Measuring Ionospheric Scintillation Effects from GPS Signals

GPS signals provide an excellent means for measuring ionospheric scintillation effects on a global basis because the signals are continuously available and can be measured through many points of the ionosphere simultaneously. GPS signals are themselves affected. However, tracking through disturbances with a GPS receiver is usually possible with reasonably wide bandwidth tracking loops. Because of this, ionospheric scintillation can be monitored, and is currently being monitored around the world. This was not widely possible during the last solar activity peak. The importance of the wide bandwidth is that scintillation parameters, such as spectral content, can be computed, not just the effects of the scintillation on GPS receiver performance. The majority of the current wide bandwidth monitoring is being done using a commercially off-the-shelf GPS receiver implemented with special software -- the GSV4000 GPS Ionospheric Scintillation Monitor (GISM) and predecessor prototype units. Now, GPS Silicon Valley is pleased to offer the new GSV4004 GPS Ionospheric Scintillation and TEC Monitor (GISTM) receiver. This receiver, a NovAtel EURO4 dual-frequency receiver with special firmware, comprises the major component of a GPS signal monitor, specifically configured to measure amplitude and phase scintillation from the L1 frequency GPS signals, and the ionosphere's TEC from the L1 and L2 frequency GPS signals. This scintillation and TEC monitoring receiver is housed in a NovAtel GPStation4E housing with a low phase noise oscillator, and provides true amplitude, single frequency carrier phase measurements and TEC measurements of up to 11 GPS satellites in view. It will also track one SBAS (WAAS, EGNOS or MSAS) satellite, providing L1 measurements and data, as the 12th satellite.
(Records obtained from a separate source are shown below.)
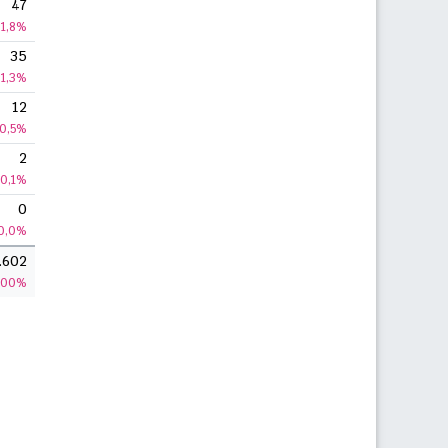
47
1,8%
35
1,3%
12
0,5%
2
0,1%
0
0,0%
.602
100%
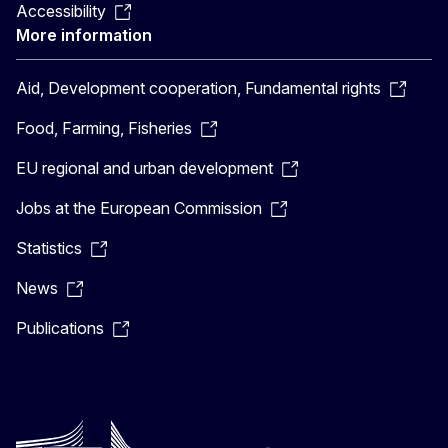
Accessibility
More information
Aid, Development cooperation, Fundamental rights
Food, Farming, Fisheries
EU regional and urban development
Jobs at the European Commission
Statistics
News
Publications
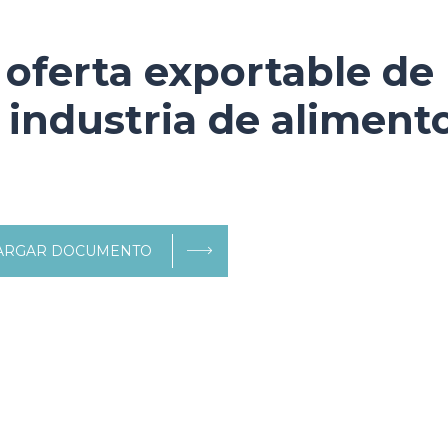
 oferta exportable de
 industria de aliment
ARGAR DOCUMENTO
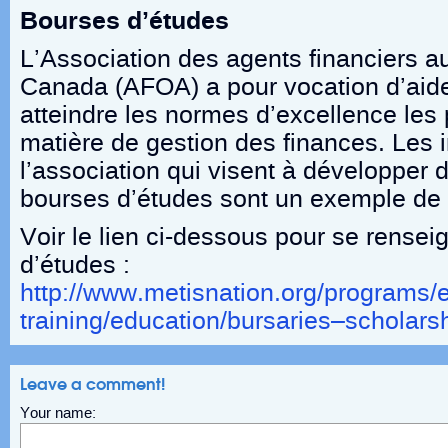
Bourses d’études
L’Association des agents financiers a
Canada (AFOA) a pour vocation d’aide
atteindre les normes d’excellence les
matière de gestion des finances. Les i
l’association qui visent à développer d
bourses d’études sont un exemple de
Voir le lien ci-dessous pour se rensei
d’études :
http://www.metisnation.org/programs/
training/education/bursaries–scholars
Leave a comment!
Your name:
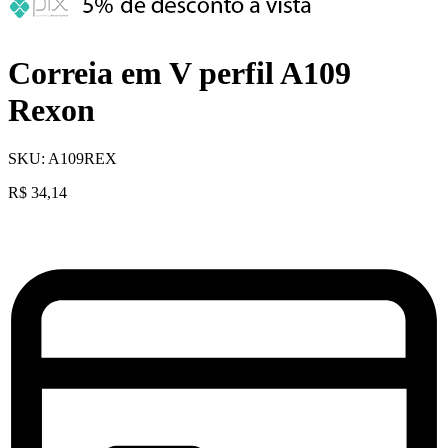
Correia em V perfil A109
Rexon
SKU:
A109REX
R$
34,14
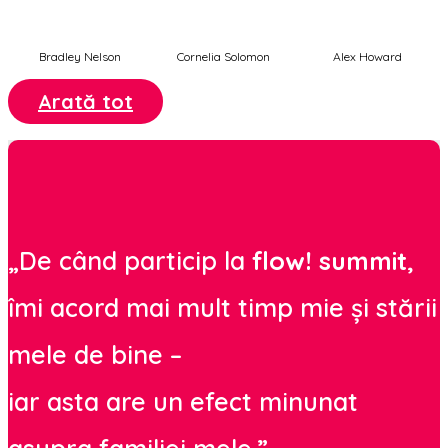
Bradley Nelson
Cornelia Solomon
Alex Howard
Arată tot
„De când particip la
flow! summit
,
îmi acord mai mult timp mie și stării
mele de bine –
iar asta are un efect minunat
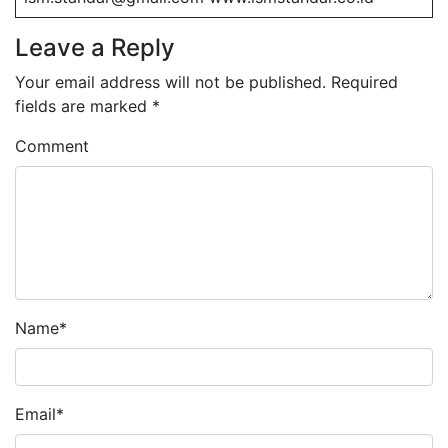
Leave a Reply
Your email address will not be published.
Required
fields are marked
*
Comment
Name
*
Email
*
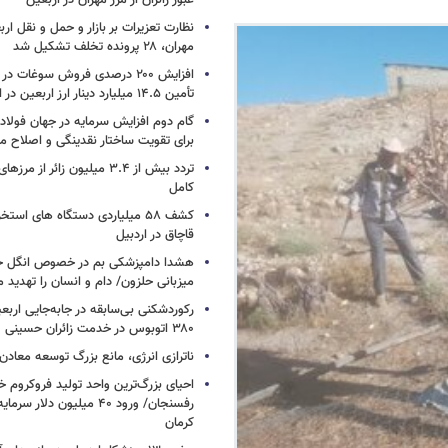
عبور زائران از مرز مهران در اربعین
نظارت تعزیرات بر بازار و حمل و نقل ارب
مهران، ۲۸ پرونده تخلف تشکیل شد
افزایش ۲۰۰ درصدی فروش سوغات در
تأمین ۱۴.۵ میلیارد دینار ارز اربعین در ایلام
گام دوم افزایش سرمایه در جهان فولا
برای تقویت ساختار نقدینگی و اصلاح ما
تردد بیش از ۳.۴ میلیون زائر از
کامل
کشف ۵۸ میلیاردی دستگاه های استخ
قاچاق در اردبیل
هشدا دامپزشکی بم در خصوص انگل خط
میزبانی حلزون/ دام و انسان را تهدید م
۳۸۰ اتوبوس در خدمت زائران حسینی
ناترازی انرژی، مانع بزرگ توسعه معادن
احیای بزرگ‌ترین واحد تولید فروکروم خا
رفسنجان/ ورود ۴۰ میلیون دلا
کرمان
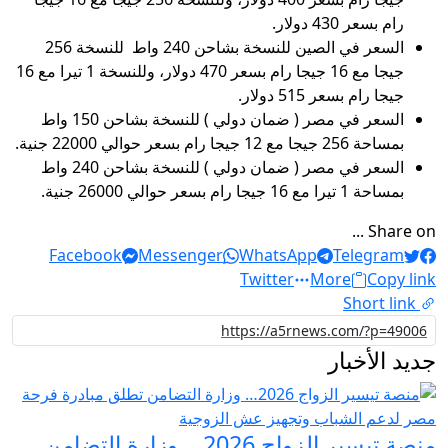
رام بسعر 430 دولار.
السعر في الصين للنسخة بشاحن 240 واط للنسخة 256
جيجا مع 16 جيجا رام بسعر 470 دولار، وللنسخة 1 تيرا مع 16
جيجا رام بسعر 515 دولار.
السعر في مصر ( ضمان دولي ) للنسخة بشاحن 150 واط
بمساحة 256 جيجا مع 12 جيجا رام بسعر حوالي 22000 جنية.
السعر في مصر ( ضمان دولي ) للنسخة بشاحن 240 واط
بمساحة 1 تيرا مع 16 جيجا رام بسعر حوالي 26000 جنية.
Share on ...
Facebook
Messenger
WhatsApp
Telegram
Twitter
More
Copy link
Short link
جديد الأخبار
منصة تيسير الزواج 2026… وزارة التضامن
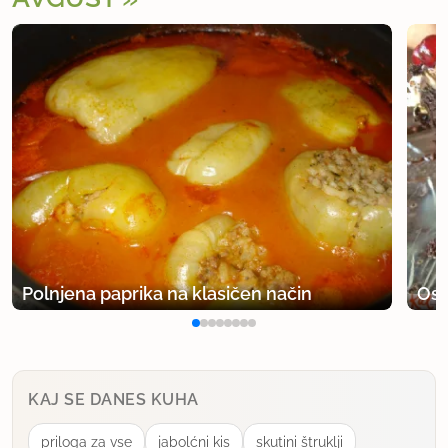
Polnjena paprika na klasičen način
Osv
KAJ SE DANES KUHA
priloga za vse
jabolćni kis
skutini štruklji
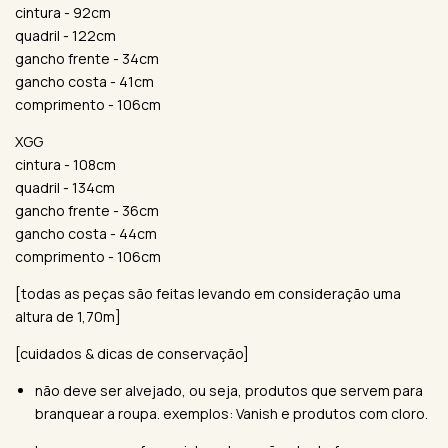
cintura - 92cm
quadril - 122cm
gancho frente - 34cm
gancho costa - 41cm
comprimento - 106cm
XGG
cintura - 108cm
quadril - 134cm
gancho frente - 36cm
gancho costa - 44cm
comprimento - 106cm
[todas as peças são feitas levando em consideração uma
altura de 1,70m]
[cuidados & dicas de conservação]
não deve ser alvejado, ou seja, produtos que servem para
branquear a roupa. exemplos: Vanish e produtos com cloro.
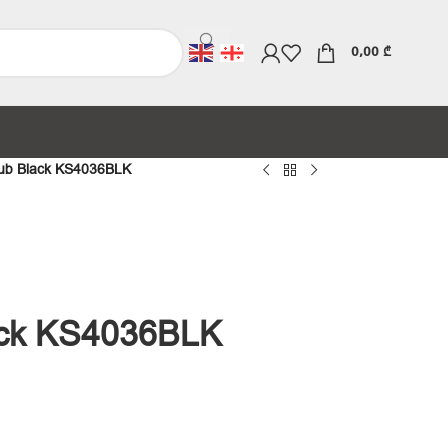
0,00
₾
ub Black KS4036BLK
ack KS4036BLK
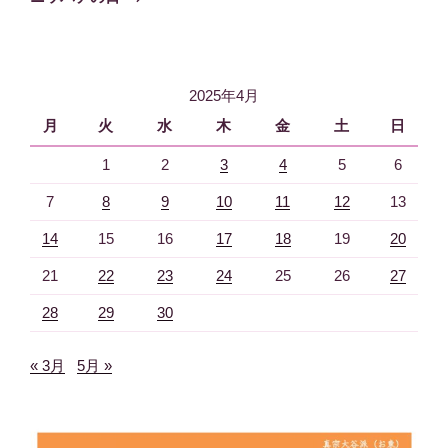
投
ー
稿
シ
ョ
2025年4月
ン
月
火
水
木
金
土
日
1
2
3
4
5
6
7
8
9
10
11
12
13
14
15
16
17
18
19
20
21
22
23
24
25
26
27
28
29
30
« 3月
5月 »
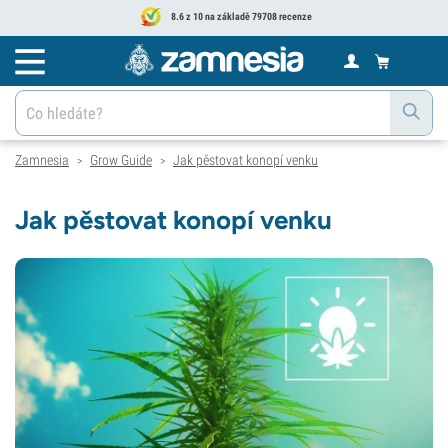
8.6 z 10 na základě 79708 recenze
Zamnesia
Grow Guide
Jak pěstovat konopí venku
>
>
Jak pěstovat konopí venku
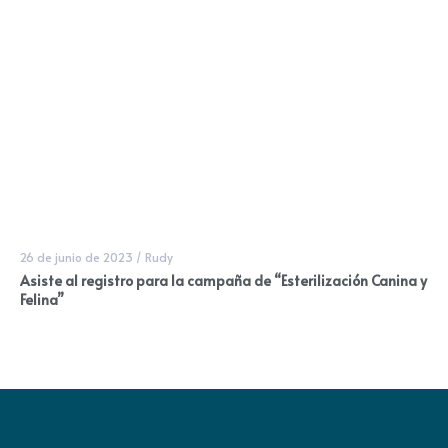
26 de junio de 2023
/
Rudy
Asiste al registro para la campaña de “Esterilización Canina y
Felina”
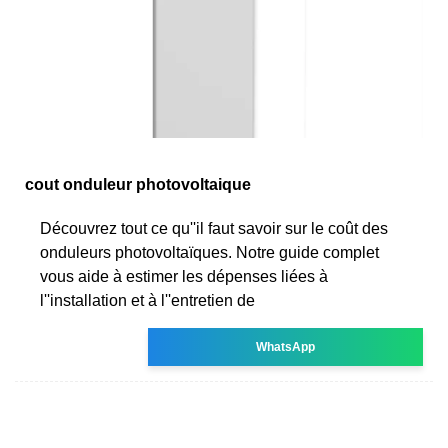
cout onduleur photovoltaique
Découvrez tout ce qu''il faut savoir sur le coût des
onduleurs photovoltaïques. Notre guide complet
vous aide à estimer les dépenses liées à
l''installation et à l''entretien de
WhatsApp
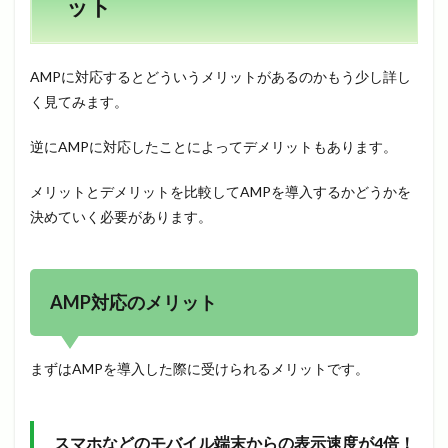
ット
AMPに対応するとどういうメリットがあるのかもう少し詳し
く見てみます。
逆にAMPに対応したことによってデメリットもあります。
メリットとデメリットを比較してAMPを導入するかどうかを
決めていく必要があります。
AMP対応のメリット
まずはAMPを導入した際に受けられるメリットです。
スマホなどのモバイル端末からの表示速度が4倍！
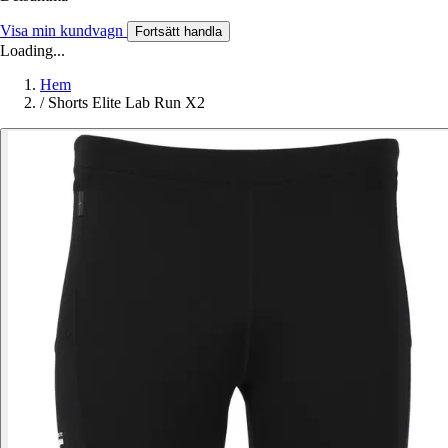
Visa min kundvagn
Fortsätt handla
Loading...
Hem
/
Shorts Elite Lab Run X2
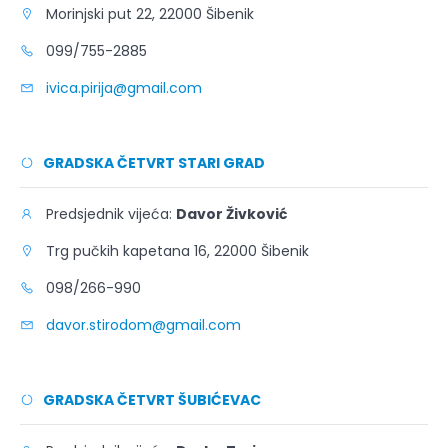
Morinjski put 22, 22000 Šibenik
099/755-2885
ivica.pirija@gmail.com
GRADSKA ČETVRT STARI GRAD
Predsjednik vijeća:
Davor Živković
Trg pučkih kapetana 16, 22000 Šibenik
098/266-990
davor.stirodom@gmail.com
GRADSKA ČETVRT ŠUBIĆEVAC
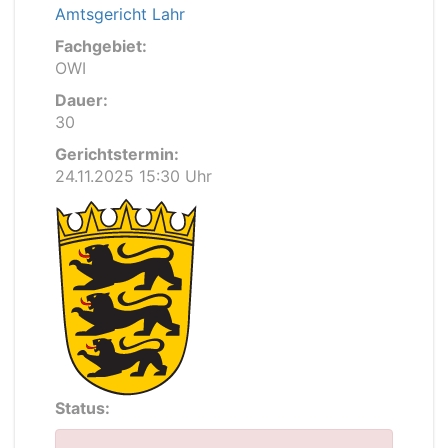
Amtsgericht Lahr
Fachgebiet:
OWI
Dauer:
30
Gerichtstermin:
24.11.2025 15:30 Uhr
Status:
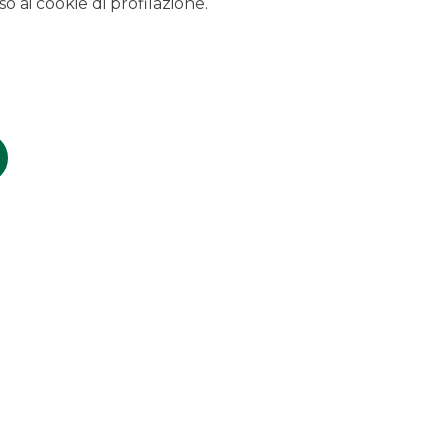
o ai cookie di profilazione.
CONTATTACI
Scopri i canali per contattare Banca Akros
LAVORA CON NOI
Clicca per inviare la tua candidatura
SICUREZZA
Come proteggersi dalle truffe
The unit comes with complete software that allows the automatic measurement and computation of all the major scintillation parameters and TEC. A variety of antennae, with or without choke rings and cables, are offered as options. In this paper, the wide bandwidth monitoring capabilities of these receivers are described. This is followed by the presentation of data collected from a selection of recorded scintillation events and TEC calibration results.